Written by the Wendir team. Last updated: 15 May 2026. Behaviour patterns described above are drawn from repeated runs of similar prompts against the current frontier models during Wendir's development. Specific model versions move quickly; the structural failure modes (hallucinated specifics, no expense math, no multi-user state, no persistence) have remained stable across versions and are the point of the piece. Run the prompt yourself to verify the patterns repeat. The frontier models referenced: ChatGPT (OpenAI), Gemini (Google), Claude (Anthropic).
Common questions
Can ChatGPT plan a group trip?+
ChatGPT can produce a serviceable solo itinerary in seconds. For a group trip it produces the same itinerary while gesturing at "different preferences" — but it can't run a vote, track expenses, verify opening hours against the real world, or coordinate four humans. The output looks like a plan; the operational layer is missing.

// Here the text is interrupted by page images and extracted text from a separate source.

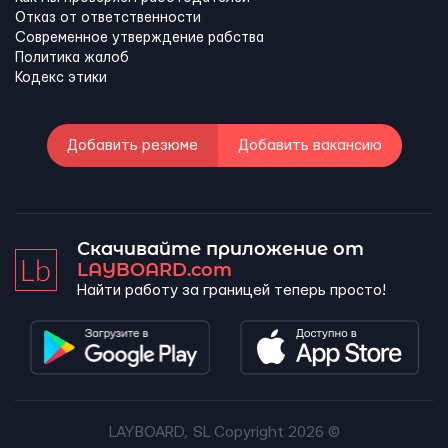
Отказ от ответственности
Современное утверждение рабства
Политика жалоб
Кодекс этики
Добавить резюме
Добавить вакансию
Скачивайте приложение от
LAYBOARD.com
Найти работу за границей теперь просто!
LAYBOARD, SL Copyright 2026 ©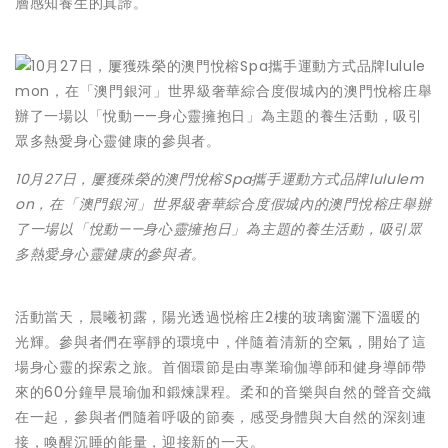
層感知養生的真諦。
10月27日，屢獲殊榮的澳門悅榕Spa攜手運動方式品牌lululem
on，在「澳門銀河」世界級奢華綜合度假城內的澳門悅榕庄舉辦
了一場以「悅動——身心靈擁抱日」為主題的養生活動，吸引眾
多熱愛身心靈健康的參與者。
活動當天，晨曦初露，陽光透過悦榕庄2樓的玻璃窗灑下溫暖的
光輝。參與者們在寧靜的環境中，伴隨着清新的空氣，開始了這
場身心靈的探索之旅。首個環節是由專業瑜伽導師和健身導師帶
來的60分鐘早晨瑜伽和鍛煉課程。柔和的音樂與自然的聲音交織
在一起，參與者們隨着呼吸的節奏，感受身體與大自然的深刻連
接，喚醒沉睡的能量，迎接新的一天。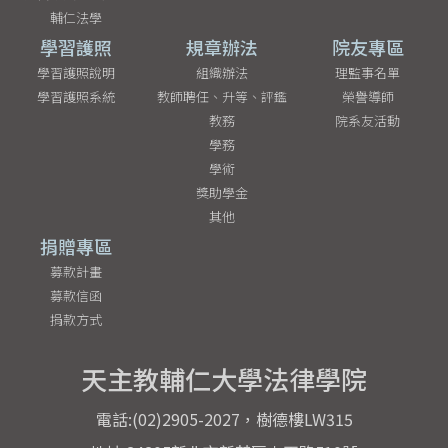
輔仁法學
學習護照
規章辦法
院友專區
學習護照說明
組織辦法
理監事名單
學習護照系統
教師聘任、升等、評鑑
榮譽導師
教務
院系友活動
學務
學術
獎助學金
其他
捐贈專區
募款計畫
募款信函
捐款方式
天主教輔仁大學法律學院
電話:(02)2905-2027，樹德樓LW315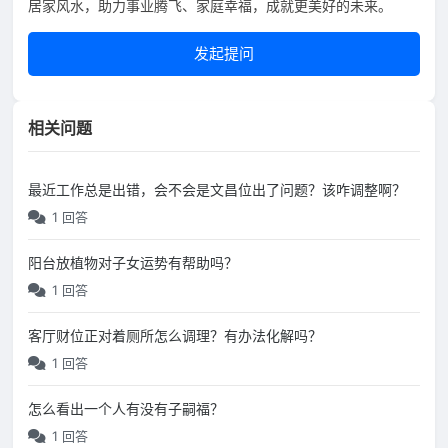
居家风水，助力事业腾飞、家庭幸福，成就更美好的未来。
发起提问
相关问题
最近工作总是出错，会不会是文昌位出了问题？该咋调整啊？
1 回答
阳台放植物对子女运势有帮助吗？
1 回答
客厅财位正对着厕所怎么调理？有办法化解吗？
1 回答
怎么看出一个人有没有子嗣福？
1 回答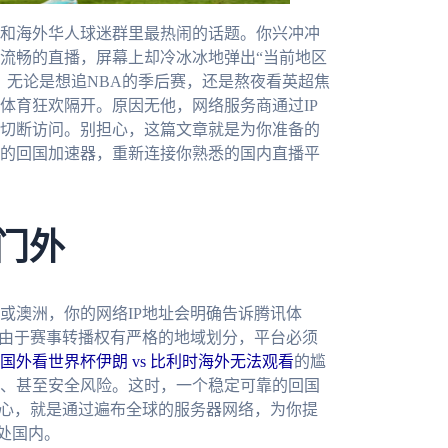
和海外华人球迷群里最热闹的话题。你兴冲冲
流畅的直播，屏幕上却冷冰冰地弹出“当前地区
。无论是想追NBA的季后赛，还是熬夜看英超焦
体育狂欢隔开。原因无他，网络服务商通过IP
切断访问。别担心，这篇文章就是为你准备的
的回国加速器，重新连接你熟悉的国内直播平
门外
或澳洲，你的网络IP地址会明确告诉腾讯体
。由于赛事转播权有严格的地域划分，平台必须
国外看世界杯伊朗 vs 比利时海外无法观看
的尴
、甚至安全风险。这时，一个稳定可靠的回国
核心，就是通过遍布全球的服务器网络，为你提
身处国内。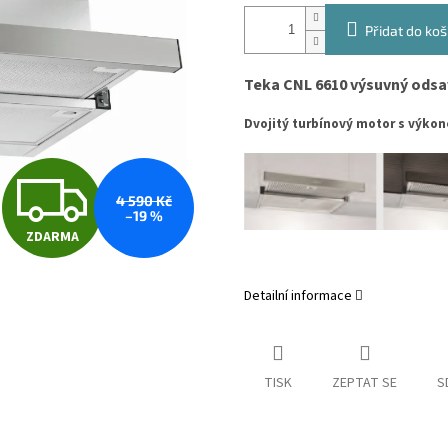
Přidat do koš
Teka CNL 6610 výsuvný odsav
Dvojitý turbínový motor s výko
Z
4 590 Kč
–19 %
ZDARMA
D
Detailní informace
A
TISK
ZEPTAT SE
S
R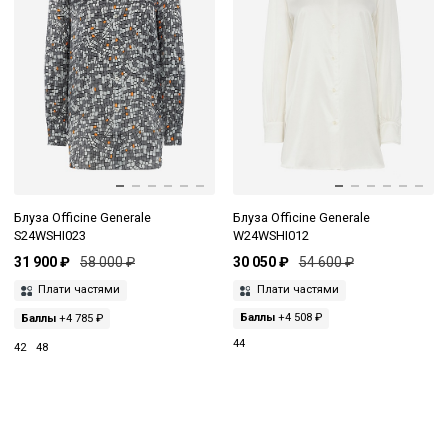
Блуза Officine Generale
Блуза Officine Generale
S24WSHI023
W24WSHI012
31 900 ₽
58 000 ₽
30 050 ₽
54 600 ₽
Плати частями
Плати частями
Баллы
+4 785 ₽
Баллы
+4 508 ₽
44
42
48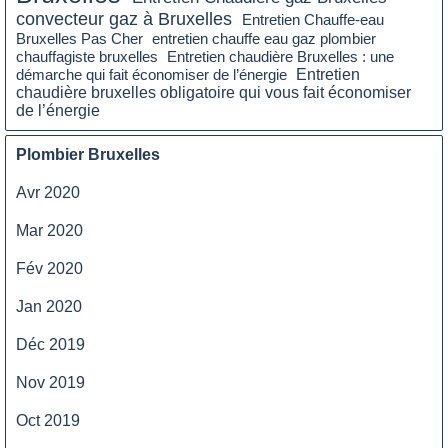
convecteur gaz à Bruxelles
Entretien Chauffe-eau
entretien chauffe eau gaz plombier
Bruxelles Pas Cher
chauffagiste bruxelles
Entretien chaudière Bruxelles : une
démarche qui fait économiser de l’énergie
Entretien
chaudière bruxelles obligatoire qui vous fait économiser
de l’énergie
Plombier Bruxelles
Avr 2020
Mar 2020
Fév 2020
Jan 2020
Déc 2019
Nov 2019
Oct 2019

Which AI is best for trip planning?+
For a quick destination overview or a solo trip, any of ChatGPT, Gemini, or Claude works. For a group trip with real coordination — votes, expenses, dietary constraints, schedule conflicts — none of them work standalone. The structural reason: a chatbot is a one-shot text generator. A group trip is a multi-week, multi-person, stateful workflow.
What did all three LLMs get wrong about Kyoto?+
All three suggested places that were closed, mispriced (or refused to price at all), gave outdated opening hours, and produced itineraries with logistically impossible gaps (e.g. Arashiyama in the morning, Higashiyama for lunch — a 50-minute crossing the LLM had no awareness of).
Is Wendir just a wrapper around an LLM?+
No. The LLMs (Gemini for most text generation) are the surface layer — but the system underneath is multiple specialised agents handing off to each other, a real Google Places verification layer, a real-time consensus engine, and a multi-currency settlement algorithm. The chat is the tip; the iceberg is the workflow it lives inside.
Why doesn't a single LLM work for a group trip?+
Three structural reasons: (1) one chatbot can't coordinate multiple humans — it has no native model of users, votes, or consensus; (2) LLMs hallucinate facts (hours, prices, closures) that travel decisions are downstream of; (3) trip planning is stateful and weeks-long, but most LLM interfaces are stateless chats. Specialisation, verification, and persistence are what's missing.